Processing of write protection and fault handling is executed in the order
as follows:
(1) Initialization phase
- Sets up data structure for write protection management.
- Splits all large pages in kernel space into 4K pages since currently
livedump can handle only 4K pages.
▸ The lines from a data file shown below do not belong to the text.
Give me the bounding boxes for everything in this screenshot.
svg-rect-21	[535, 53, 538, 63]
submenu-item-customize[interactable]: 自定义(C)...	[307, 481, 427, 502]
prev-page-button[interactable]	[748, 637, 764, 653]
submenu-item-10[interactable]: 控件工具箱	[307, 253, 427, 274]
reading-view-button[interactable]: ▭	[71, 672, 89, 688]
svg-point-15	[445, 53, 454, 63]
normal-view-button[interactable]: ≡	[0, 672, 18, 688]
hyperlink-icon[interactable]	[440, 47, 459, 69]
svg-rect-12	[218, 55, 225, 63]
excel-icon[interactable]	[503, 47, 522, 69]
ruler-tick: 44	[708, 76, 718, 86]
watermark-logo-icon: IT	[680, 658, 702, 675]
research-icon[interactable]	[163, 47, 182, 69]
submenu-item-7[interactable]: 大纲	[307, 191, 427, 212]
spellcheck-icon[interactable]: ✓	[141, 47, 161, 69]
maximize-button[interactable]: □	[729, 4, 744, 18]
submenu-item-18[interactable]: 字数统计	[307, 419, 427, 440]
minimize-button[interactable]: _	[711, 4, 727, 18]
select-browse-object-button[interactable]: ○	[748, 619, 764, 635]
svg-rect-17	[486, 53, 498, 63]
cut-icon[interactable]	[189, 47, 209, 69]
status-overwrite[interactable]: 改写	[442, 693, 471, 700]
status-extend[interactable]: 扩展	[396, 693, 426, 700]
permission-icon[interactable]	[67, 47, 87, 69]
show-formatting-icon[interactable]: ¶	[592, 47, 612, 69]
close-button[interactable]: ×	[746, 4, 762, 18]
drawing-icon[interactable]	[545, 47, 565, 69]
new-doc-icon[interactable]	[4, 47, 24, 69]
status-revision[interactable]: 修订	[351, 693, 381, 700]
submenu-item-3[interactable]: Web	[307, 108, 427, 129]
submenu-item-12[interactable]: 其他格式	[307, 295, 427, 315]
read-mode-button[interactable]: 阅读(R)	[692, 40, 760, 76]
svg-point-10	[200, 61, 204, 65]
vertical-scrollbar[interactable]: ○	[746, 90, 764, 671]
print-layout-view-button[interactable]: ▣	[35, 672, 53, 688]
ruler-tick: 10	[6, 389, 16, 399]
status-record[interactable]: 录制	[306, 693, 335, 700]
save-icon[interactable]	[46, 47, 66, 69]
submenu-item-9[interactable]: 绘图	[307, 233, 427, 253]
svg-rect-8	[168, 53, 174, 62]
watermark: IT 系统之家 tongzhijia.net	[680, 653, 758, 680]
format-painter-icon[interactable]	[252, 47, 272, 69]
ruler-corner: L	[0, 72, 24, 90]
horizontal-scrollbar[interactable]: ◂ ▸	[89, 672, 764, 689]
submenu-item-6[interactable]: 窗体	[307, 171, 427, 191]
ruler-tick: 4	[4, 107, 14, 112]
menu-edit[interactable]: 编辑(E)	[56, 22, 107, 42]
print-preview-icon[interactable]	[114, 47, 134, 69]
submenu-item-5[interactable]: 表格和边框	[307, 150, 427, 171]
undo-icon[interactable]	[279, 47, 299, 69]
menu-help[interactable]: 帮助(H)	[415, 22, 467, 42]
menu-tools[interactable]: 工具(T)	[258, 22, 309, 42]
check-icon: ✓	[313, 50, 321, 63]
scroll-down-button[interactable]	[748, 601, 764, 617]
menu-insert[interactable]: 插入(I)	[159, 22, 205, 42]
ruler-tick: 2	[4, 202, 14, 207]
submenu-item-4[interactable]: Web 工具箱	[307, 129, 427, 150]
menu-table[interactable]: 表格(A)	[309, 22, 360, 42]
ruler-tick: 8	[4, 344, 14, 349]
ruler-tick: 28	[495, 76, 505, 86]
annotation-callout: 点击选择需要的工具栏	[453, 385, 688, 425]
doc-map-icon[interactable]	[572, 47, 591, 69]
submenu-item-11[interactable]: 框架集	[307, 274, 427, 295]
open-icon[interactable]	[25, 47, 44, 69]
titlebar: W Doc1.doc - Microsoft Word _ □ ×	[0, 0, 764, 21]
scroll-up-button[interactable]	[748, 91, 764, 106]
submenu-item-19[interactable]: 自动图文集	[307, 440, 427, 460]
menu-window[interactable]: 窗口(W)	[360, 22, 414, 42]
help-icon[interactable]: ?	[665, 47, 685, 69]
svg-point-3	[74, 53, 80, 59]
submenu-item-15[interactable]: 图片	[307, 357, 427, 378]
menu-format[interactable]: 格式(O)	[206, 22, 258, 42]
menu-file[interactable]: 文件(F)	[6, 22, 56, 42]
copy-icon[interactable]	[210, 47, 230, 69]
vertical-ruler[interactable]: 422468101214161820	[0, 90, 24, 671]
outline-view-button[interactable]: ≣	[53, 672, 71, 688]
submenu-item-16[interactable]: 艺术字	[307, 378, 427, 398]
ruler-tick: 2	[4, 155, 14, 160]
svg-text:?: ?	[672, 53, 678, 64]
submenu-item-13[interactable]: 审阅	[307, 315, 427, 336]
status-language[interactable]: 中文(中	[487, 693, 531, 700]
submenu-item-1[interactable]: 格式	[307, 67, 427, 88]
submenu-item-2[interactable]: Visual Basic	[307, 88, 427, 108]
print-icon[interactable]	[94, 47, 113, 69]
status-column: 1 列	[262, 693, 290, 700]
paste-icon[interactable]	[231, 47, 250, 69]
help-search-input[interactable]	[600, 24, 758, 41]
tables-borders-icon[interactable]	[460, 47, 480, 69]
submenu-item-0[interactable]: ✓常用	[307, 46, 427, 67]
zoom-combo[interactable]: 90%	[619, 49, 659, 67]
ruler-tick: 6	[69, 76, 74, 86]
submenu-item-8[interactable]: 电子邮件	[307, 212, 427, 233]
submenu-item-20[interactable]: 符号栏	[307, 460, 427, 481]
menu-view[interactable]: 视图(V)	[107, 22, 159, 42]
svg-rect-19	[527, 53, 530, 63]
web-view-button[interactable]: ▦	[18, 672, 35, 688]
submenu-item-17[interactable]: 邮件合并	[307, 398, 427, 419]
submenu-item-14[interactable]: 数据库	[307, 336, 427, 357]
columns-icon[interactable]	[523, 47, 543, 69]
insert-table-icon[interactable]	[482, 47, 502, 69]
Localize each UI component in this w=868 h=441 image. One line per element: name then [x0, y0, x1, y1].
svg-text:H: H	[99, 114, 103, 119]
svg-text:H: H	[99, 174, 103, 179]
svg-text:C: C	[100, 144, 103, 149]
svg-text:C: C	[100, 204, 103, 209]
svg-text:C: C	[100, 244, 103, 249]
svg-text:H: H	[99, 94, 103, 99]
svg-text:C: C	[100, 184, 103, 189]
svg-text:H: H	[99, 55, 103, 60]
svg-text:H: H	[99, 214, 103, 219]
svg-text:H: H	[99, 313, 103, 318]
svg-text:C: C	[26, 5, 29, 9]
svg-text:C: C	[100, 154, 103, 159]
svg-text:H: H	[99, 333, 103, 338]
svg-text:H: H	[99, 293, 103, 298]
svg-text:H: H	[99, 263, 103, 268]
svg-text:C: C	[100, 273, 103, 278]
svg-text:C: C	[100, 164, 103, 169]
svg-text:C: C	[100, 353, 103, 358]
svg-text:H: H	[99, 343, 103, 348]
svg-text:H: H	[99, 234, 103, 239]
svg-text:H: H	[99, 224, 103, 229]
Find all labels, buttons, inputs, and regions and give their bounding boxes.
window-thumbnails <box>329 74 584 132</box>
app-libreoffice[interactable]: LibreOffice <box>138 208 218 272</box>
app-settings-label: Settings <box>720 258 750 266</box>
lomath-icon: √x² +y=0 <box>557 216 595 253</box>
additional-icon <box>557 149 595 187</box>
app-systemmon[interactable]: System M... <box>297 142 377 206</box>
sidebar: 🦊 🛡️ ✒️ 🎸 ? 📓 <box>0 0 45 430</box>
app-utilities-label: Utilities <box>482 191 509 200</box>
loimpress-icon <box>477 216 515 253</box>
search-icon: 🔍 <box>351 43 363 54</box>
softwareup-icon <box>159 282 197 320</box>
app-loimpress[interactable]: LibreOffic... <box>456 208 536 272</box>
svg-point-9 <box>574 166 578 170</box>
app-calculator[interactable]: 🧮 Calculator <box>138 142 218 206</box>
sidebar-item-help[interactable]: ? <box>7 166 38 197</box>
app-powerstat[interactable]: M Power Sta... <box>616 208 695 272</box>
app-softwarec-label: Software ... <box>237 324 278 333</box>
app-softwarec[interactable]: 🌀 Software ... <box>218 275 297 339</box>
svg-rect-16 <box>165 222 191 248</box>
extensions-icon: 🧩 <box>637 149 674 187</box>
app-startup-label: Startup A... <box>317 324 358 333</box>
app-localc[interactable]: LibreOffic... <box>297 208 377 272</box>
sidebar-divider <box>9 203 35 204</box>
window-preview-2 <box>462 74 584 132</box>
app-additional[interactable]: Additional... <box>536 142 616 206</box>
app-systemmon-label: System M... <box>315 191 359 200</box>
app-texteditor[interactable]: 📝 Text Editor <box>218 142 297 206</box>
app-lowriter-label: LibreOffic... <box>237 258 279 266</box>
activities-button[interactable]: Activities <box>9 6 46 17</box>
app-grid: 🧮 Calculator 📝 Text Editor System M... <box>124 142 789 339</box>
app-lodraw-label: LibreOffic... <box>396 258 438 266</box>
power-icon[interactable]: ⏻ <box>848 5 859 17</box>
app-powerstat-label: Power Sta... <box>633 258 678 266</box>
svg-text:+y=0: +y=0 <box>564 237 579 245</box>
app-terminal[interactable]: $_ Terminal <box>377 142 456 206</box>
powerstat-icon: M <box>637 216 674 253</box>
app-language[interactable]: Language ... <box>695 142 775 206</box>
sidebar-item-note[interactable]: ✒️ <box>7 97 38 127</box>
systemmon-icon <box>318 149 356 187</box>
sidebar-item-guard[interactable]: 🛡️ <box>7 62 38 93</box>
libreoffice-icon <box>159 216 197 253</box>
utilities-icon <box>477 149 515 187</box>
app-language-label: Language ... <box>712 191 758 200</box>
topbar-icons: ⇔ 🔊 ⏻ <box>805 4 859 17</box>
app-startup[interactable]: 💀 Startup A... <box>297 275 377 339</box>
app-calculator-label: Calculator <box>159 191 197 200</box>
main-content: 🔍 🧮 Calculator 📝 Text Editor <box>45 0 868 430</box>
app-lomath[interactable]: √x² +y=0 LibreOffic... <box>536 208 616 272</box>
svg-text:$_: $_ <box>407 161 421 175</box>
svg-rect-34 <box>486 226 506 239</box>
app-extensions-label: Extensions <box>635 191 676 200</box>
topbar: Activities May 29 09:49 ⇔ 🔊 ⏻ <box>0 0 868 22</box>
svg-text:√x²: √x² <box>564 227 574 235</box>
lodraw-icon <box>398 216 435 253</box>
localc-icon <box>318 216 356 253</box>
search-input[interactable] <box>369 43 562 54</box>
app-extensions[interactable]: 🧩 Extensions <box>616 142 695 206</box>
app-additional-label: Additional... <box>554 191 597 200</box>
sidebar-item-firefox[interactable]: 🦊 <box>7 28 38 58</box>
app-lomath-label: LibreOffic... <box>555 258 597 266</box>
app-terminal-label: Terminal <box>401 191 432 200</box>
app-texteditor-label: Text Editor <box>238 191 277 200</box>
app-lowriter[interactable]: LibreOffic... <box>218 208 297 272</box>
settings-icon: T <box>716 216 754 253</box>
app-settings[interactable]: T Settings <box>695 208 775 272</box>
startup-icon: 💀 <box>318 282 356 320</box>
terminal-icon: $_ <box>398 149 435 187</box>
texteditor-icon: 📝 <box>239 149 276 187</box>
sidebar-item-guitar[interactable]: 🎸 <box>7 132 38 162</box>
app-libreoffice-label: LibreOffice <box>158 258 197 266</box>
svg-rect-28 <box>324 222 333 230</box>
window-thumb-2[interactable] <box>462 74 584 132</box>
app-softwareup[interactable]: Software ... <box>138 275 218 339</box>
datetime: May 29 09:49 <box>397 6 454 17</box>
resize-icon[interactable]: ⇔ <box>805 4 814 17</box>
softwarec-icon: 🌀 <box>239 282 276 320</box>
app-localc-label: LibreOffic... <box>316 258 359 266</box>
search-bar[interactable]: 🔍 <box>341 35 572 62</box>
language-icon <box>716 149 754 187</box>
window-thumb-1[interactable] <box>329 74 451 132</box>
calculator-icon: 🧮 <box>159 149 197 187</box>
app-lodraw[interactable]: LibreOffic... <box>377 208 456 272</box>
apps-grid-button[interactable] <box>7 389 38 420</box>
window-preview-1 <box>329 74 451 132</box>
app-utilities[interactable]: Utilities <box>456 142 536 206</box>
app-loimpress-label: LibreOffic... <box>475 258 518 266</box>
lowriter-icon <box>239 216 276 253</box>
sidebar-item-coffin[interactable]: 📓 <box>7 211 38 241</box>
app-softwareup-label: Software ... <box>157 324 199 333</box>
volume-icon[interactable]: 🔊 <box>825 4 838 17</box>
In the future, this step (page
splitting) should be eliminated.
(2) Write protection phase
- Stops machine.
- Handles sensitive pages.
(described below about sensitive pages)
- Sets up write protection.
- Resumes machine.
(3) Page fault exception handling
- Calls the handler function before unprotecting the faulted page.
(4) Sweep phase
- Calls the handler function against the rest of pages.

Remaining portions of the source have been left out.